### Exercise details:
All of the entries need to be printed again exactly; pictures are the only thing to omit.
________________________
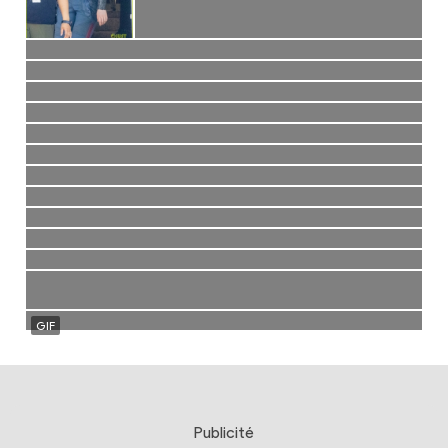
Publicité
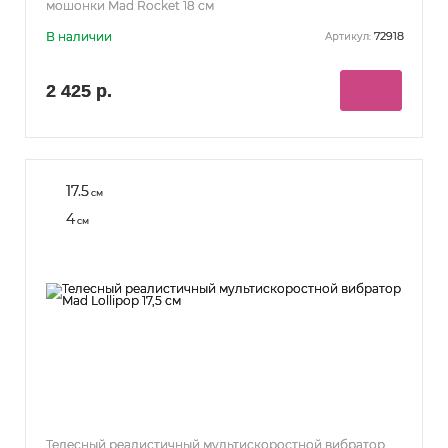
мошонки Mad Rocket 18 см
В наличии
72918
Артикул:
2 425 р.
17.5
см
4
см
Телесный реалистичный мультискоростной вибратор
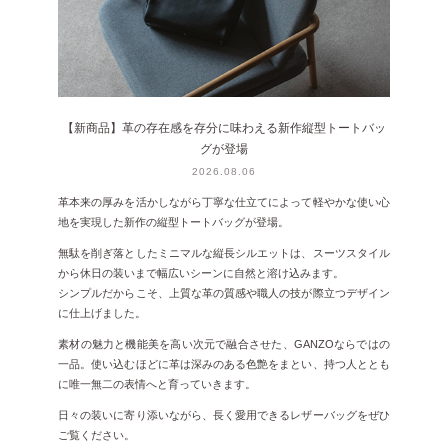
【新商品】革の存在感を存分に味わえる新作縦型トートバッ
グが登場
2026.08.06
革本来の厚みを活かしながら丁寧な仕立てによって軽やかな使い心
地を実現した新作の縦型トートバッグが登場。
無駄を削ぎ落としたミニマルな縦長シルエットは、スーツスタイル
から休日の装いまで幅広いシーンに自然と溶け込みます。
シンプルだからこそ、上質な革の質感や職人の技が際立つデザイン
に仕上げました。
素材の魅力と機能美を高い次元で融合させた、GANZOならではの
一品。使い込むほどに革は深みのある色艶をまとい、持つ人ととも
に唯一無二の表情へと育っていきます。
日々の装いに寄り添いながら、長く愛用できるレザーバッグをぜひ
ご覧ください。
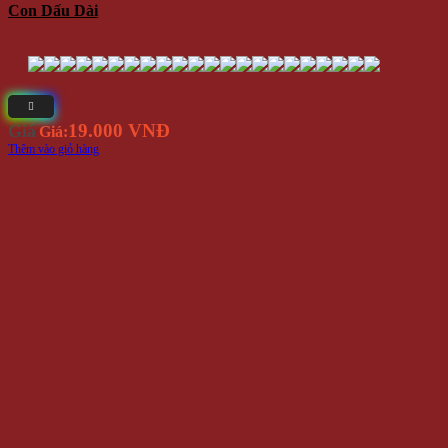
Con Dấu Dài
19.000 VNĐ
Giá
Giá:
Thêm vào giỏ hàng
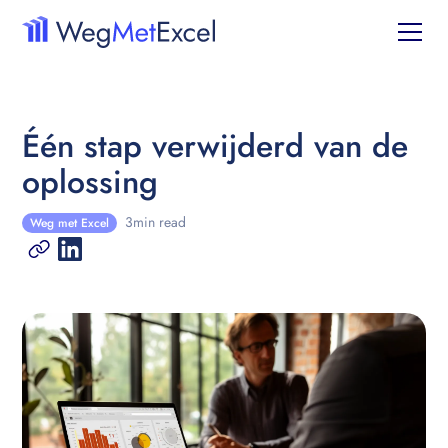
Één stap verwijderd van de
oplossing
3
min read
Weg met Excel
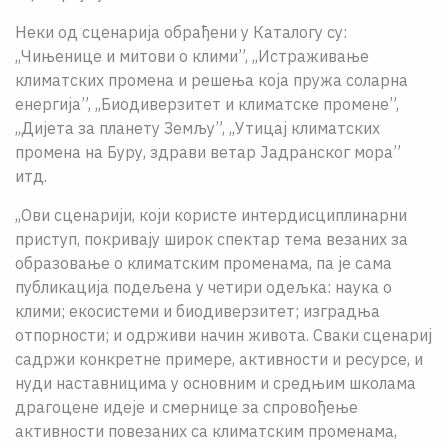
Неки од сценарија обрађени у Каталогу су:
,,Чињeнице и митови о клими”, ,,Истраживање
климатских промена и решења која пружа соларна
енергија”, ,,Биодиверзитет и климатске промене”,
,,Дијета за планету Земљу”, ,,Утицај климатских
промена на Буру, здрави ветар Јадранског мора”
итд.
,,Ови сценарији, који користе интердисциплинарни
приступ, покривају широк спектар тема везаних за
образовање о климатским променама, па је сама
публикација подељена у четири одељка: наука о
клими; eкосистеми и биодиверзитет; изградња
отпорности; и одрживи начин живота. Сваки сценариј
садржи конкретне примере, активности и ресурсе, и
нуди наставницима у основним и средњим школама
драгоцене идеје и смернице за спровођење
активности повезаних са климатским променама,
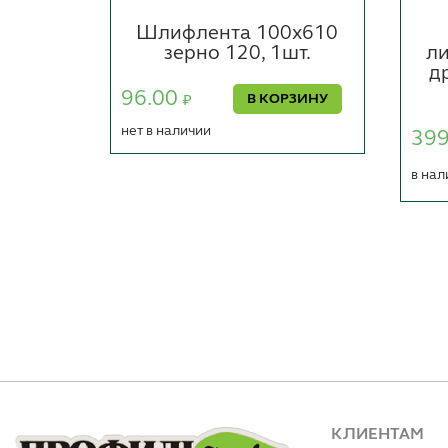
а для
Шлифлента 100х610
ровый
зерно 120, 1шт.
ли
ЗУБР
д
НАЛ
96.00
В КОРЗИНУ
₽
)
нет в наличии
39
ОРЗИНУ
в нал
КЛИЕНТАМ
________________________
### Expected output:
Publicité
мошонки Mad Rocket 18 см
В наличии
72918
Артикул:
2 425 р.
17.5
см
4
см
Телесный реалистичный мультискоростной вибратор
【新商品】革の存在感を存分に味わえる新作縦型トートバッ
グが登場
2026.08.06
革本来の厚みを活かしながら丁寧な仕立てによって軽やかな使い心
地を実現した新作の縦型トートバッグが登場。
無駄を削ぎ落としたミニマルな縦長シルエットは、スーツスタイル
から休日の装いまで幅広いシーンに自然と溶け込みます。
シンプルだからこそ、上質な革の質感や職人の技が際立つデザイン
に仕上げました。
素材の魅力と機能美を高い次元で融合させた、GANZOならではの
一品。使い込むほどに革は深みのある色艶をまとい、持つ人ととも
に唯一無二の表情へと育っていきます。
日々の装いに寄り添いながら、長く愛用できるレザーバッグをぜひ
ご覧ください。
Con Dấu Dài
19.000 VNĐ
Giá
Giá:
Thêm vào giỏ hàng
Één stap verwijderd van de
oplossing
3
min read
Weg met Excel
Неки од сценарија обрађени у Каталогу су:
,,Чињeнице и митови о клими”, ,,Истраживање
климатских промена и решења која пружа соларна
енергија”, ,,Биодиверзитет и климатске промене”,
,,Дијета за планету Земљу”, ,,Утицај климатских
промена на Буру, здрави ветар Јадранског мора”
итд.
,,Ови сценарији, који користе интердисциплинарни
приступ, покривају широк спектар тема везаних за
образовање о климатским променама, па је сама
публикација подељена у четири одељка: наука о
клими; eкосистеми и биодиверзитет; изградња
отпорности; и одрживи начин живота. Сваки сценариј
садржи конкретне примере, активности и ресурсе, и
нуди наставницима у основним и средњим школама
драгоцене идеје и смернице за спровођење
активности повезаних са климатским променама,
а для
Шлифлента 100х610
ровый
зерно 120, 1шт.
ли
ЗУБР
д
НАЛ
96.00
В КОРЗИНУ
₽
)
нет в наличии
39
ОРЗИНУ
в нал
КЛИЕНТАМ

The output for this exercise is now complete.